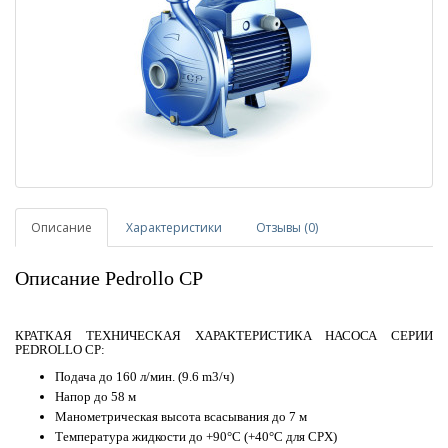
Описание
Характеристики
Отзывы (0)
Описание Pedrollo CP
КРАТКАЯ ТЕХНИЧЕСКАЯ ХАРАКТЕРИСТИКА НАСОСА СЕРИИ
PEDROLLO CP:
Подача до 160 л/мин. (9.6 m3/ч)
Напор до 58 м
Манометрическая высота всасывания до 7 м
Температура жидкости до +90°C (+40°C для CPX)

## Task to complete
Only the lines from the one with "Подача до 160 л/мин. (9.6 m3/ч)" through the last line of the records belong in the answer, each copied exactly.

## Exercise response
Подача до 160 л/мин. (9.6 m3/ч)
Напор до 58 м
Манометрическая высота всасывания до 7 м
Температура жидкости до +90°C (+40°C для CPX)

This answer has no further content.